*** TASK DATA ***

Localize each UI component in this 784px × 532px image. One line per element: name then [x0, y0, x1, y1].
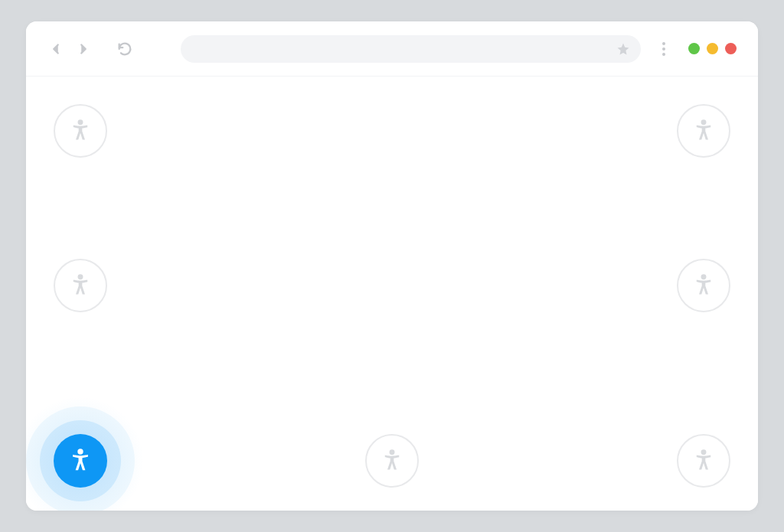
accessibility-person-icon — [381, 449, 403, 472]
reload-icon — [116, 41, 133, 57]
svg-point-0 — [78, 119, 83, 125]
back-button[interactable] — [47, 41, 64, 57]
window-close-button[interactable] — [725, 43, 737, 54]
address-bar[interactable] — [181, 35, 641, 63]
widget-position-top-right[interactable] — [677, 104, 730, 158]
svg-point-6 — [77, 449, 83, 454]
window-minimize-button[interactable] — [688, 43, 700, 54]
accessibility-person-icon — [693, 449, 714, 472]
browser-toolbar — [26, 21, 758, 77]
accessibility-person-icon — [693, 274, 714, 297]
nav-buttons-group — [47, 41, 133, 57]
svg-point-1 — [701, 119, 707, 125]
arrow-left-icon — [47, 41, 64, 57]
forward-button[interactable] — [75, 41, 92, 57]
bookmark-button[interactable] — [616, 42, 630, 56]
browser-window — [26, 21, 758, 511]
svg-point-3 — [701, 274, 707, 279]
widget-position-bottom-right[interactable] — [677, 434, 730, 488]
accessibility-person-icon — [70, 274, 91, 297]
reload-button[interactable] — [116, 41, 133, 57]
star-icon — [616, 42, 630, 56]
dots-vertical-icon — [662, 42, 665, 45]
widget-position-mid-right[interactable] — [677, 259, 730, 312]
accessibility-person-icon — [69, 449, 92, 473]
accessibility-person-icon — [70, 119, 91, 142]
widget-position-top-left[interactable] — [54, 104, 107, 158]
svg-point-5 — [701, 449, 707, 455]
window-controls — [688, 43, 737, 54]
accessibility-widget-active[interactable] — [54, 434, 107, 488]
browser-content — [26, 77, 758, 511]
window-maximize-button[interactable] — [707, 43, 718, 54]
arrow-right-icon — [75, 41, 92, 57]
widget-position-bottom-center[interactable] — [365, 434, 419, 488]
svg-point-4 — [390, 449, 395, 455]
accessibility-person-icon — [693, 119, 714, 142]
svg-point-2 — [78, 274, 83, 279]
widget-position-mid-left[interactable] — [54, 259, 107, 312]
browser-menu-button[interactable] — [656, 42, 671, 56]
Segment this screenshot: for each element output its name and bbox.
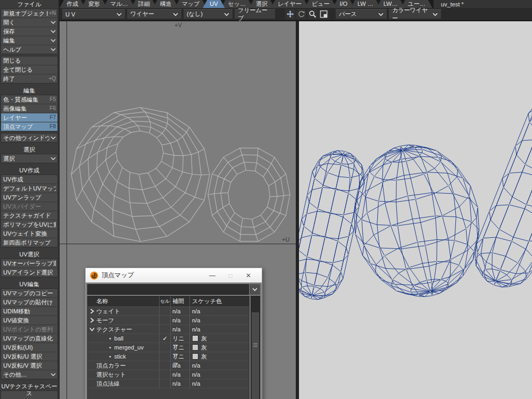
scrollbar-thumb[interactable] [252, 312, 259, 399]
cell-column[interactable] [159, 307, 170, 315]
sidebar-item[interactable]: 選択 [1, 154, 57, 163]
cell-column[interactable] [159, 361, 170, 370]
menu-tab-2[interactable]: 変形 [81, 0, 107, 8]
vertex-map-titlebar[interactable]: 頂点マップ — □ ✕ [86, 268, 262, 282]
sidebar-item[interactable]: UVアンラップ [1, 193, 57, 202]
expand-arrow-icon[interactable] [89, 318, 95, 323]
sidebar-item[interactable]: 開く [1, 18, 57, 27]
sidebar-item[interactable]: UVポイントの整列 [1, 325, 57, 334]
cell-column[interactable] [159, 325, 170, 334]
sidebar-item[interactable]: その他ウィンドウ [1, 134, 57, 142]
sidebar-item[interactable]: その他… [1, 370, 57, 379]
vertex-map-row[interactable]: 頂点法線n/an/a [88, 379, 249, 388]
menu-tab-1[interactable]: 作成 [60, 0, 85, 8]
expand-arrow-icon[interactable] [89, 309, 95, 314]
menu-tab-7[interactable]: UV [203, 0, 225, 8]
menu-tab-11[interactable]: ビュー [305, 0, 337, 8]
vertex-map-window: 頂点マップ — □ ✕ 名称セル補間スケッチ色ウェイトn/an/aモーフn/an… [85, 268, 262, 399]
sidebar-item[interactable]: 新四面ポリマップ [1, 238, 57, 247]
sidebar-item[interactable]: 新規オブジェクト+N [1, 9, 57, 18]
sketch-color-value: 灰 [189, 334, 249, 343]
cell-column[interactable] [159, 343, 170, 352]
frame-view-button[interactable] [319, 9, 329, 19]
minimize-button[interactable]: — [203, 272, 221, 279]
sidebar-item[interactable]: 保存 [1, 27, 57, 36]
cell-column[interactable] [159, 370, 170, 379]
check-icon: ✓ [162, 335, 167, 342]
color-swatch[interactable] [192, 344, 198, 351]
sidebar-item[interactable]: 頂点マップF8 [1, 122, 57, 131]
sidebar-item[interactable]: レイヤーF7 [1, 113, 57, 122]
vertex-map-row[interactable]: 選択セットn/an/a [88, 370, 249, 379]
row-name-label: 選択セット [96, 371, 126, 379]
document-tab[interactable]: uv_test * [434, 1, 471, 7]
vertex-map-row[interactable]: モーフn/an/a [88, 315, 249, 325]
sidebar-item[interactable]: 全て閉じる [1, 65, 57, 74]
sidebar-item[interactable]: ポリマップをUVに変換 [1, 220, 57, 229]
display-mode-select[interactable]: ワイヤー [127, 9, 182, 19]
sidebar-item[interactable]: UV反転/V 選択 [1, 361, 57, 370]
sidebar-item[interactable]: UVウェイト変換 [1, 229, 57, 238]
sidebar-item[interactable]: 編集 [1, 36, 57, 45]
vertex-map-row[interactable]: テクスチャーn/an/a [88, 325, 249, 334]
sidebar-item[interactable]: 終了+Q [1, 74, 57, 83]
sidebar-item[interactable]: UVマップの貼付け [1, 298, 57, 307]
sidebar-item[interactable]: UVオーバーラップ選択 [1, 259, 57, 268]
rotate-view-button[interactable] [296, 9, 306, 19]
sidebar-item[interactable]: UV作成 [1, 175, 57, 184]
sidebar-item[interactable]: UV反転/U 選択 [1, 352, 57, 361]
vertex-map-filter-combo[interactable] [87, 284, 249, 295]
menu-tab-6[interactable]: マップ [175, 0, 207, 8]
sidebar-item[interactable]: 色・質感編集F5 [1, 95, 57, 104]
cell-column[interactable] [159, 316, 170, 325]
perspective-select[interactable]: パース [335, 9, 387, 19]
cell-column[interactable] [159, 352, 170, 361]
bullet-icon: • [109, 353, 111, 360]
color-swatch[interactable] [192, 335, 198, 342]
vertex-map-row[interactable]: 頂点カラーn/an/a [88, 361, 249, 370]
perspective-viewport[interactable] [299, 21, 532, 399]
color-swatch[interactable] [192, 353, 198, 360]
cell-column[interactable] [159, 379, 170, 388]
menu-tab-4[interactable]: 詳細 [131, 0, 157, 8]
sidebar-item[interactable]: テクスチャガイド [1, 211, 57, 220]
vertex-map-row[interactable]: •merged_uvリニア灰 [88, 343, 249, 352]
maximize-button[interactable]: □ [221, 272, 239, 279]
sidebar-item[interactable]: 閉じる [1, 56, 57, 65]
freemove-button[interactable]: フリームーブ [234, 9, 276, 19]
vertex-map-row[interactable]: •ball✓リニア灰 [88, 334, 249, 343]
menu-tab-12[interactable]: I/O [332, 0, 354, 8]
shortcut-label: +N [49, 9, 56, 18]
colorwire-select[interactable]: カラーワイヤー [388, 9, 442, 19]
vertex-map-row[interactable]: •stickリニア灰 [88, 352, 249, 361]
vertex-map-row[interactable]: ウェイトn/an/a [88, 306, 249, 315]
texture-select[interactable]: (なし) [183, 9, 233, 19]
row-name: •ball [88, 334, 159, 343]
sidebar-item[interactable]: UV反転(UI) [1, 343, 57, 352]
interpolation-value: リニア [170, 352, 189, 361]
zoom-view-button[interactable] [307, 9, 318, 19]
sidebar-item[interactable]: UV値変換 [1, 316, 57, 325]
menu-tab-3[interactable]: マル… [103, 0, 135, 8]
sidebar-item[interactable]: UDIM移動 [1, 307, 57, 316]
table-scrollbar[interactable] [251, 296, 260, 399]
sidebar-item[interactable]: UVアイランド選択 [1, 268, 57, 277]
close-button[interactable]: ✕ [239, 272, 257, 279]
pan-button[interactable] [285, 9, 295, 19]
sidebar-item[interactable]: ヘルプ [1, 45, 57, 54]
sidebar-item[interactable]: UVマップの直線化 [1, 334, 57, 343]
interpolation-value: n/a [170, 379, 189, 388]
sidebar-item[interactable]: 画像編集F6 [1, 104, 57, 113]
menu-tab-5[interactable]: 構造 [153, 0, 179, 8]
chevron-down-icon [51, 30, 56, 33]
cell-column[interactable]: ✓ [159, 334, 170, 343]
menu-tab-13[interactable]: LW … [351, 0, 380, 8]
uv-map-select[interactable]: U V [62, 9, 126, 19]
sidebar-item[interactable]: UVマップのコピー [1, 289, 57, 298]
sidebar-item[interactable]: デフォルトUVマップ設定 [1, 184, 57, 193]
app-logo-icon [90, 271, 98, 280]
collapse-arrow-icon[interactable] [89, 327, 95, 332]
menu-tab-10[interactable]: レイヤー [271, 0, 309, 8]
sidebar-item[interactable]: UVスパイダー [1, 202, 57, 211]
combo-dropdown-button[interactable] [250, 284, 260, 295]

***

- **WHAT THE TASK ASKS**:
Each line of the data that holds "scrollbar" should be reported.

- **PROBLEM SOLUTION**:
scrollbar-thumb[interactable] [252, 312, 259, 399]
table-scrollbar[interactable] [251, 296, 260, 399]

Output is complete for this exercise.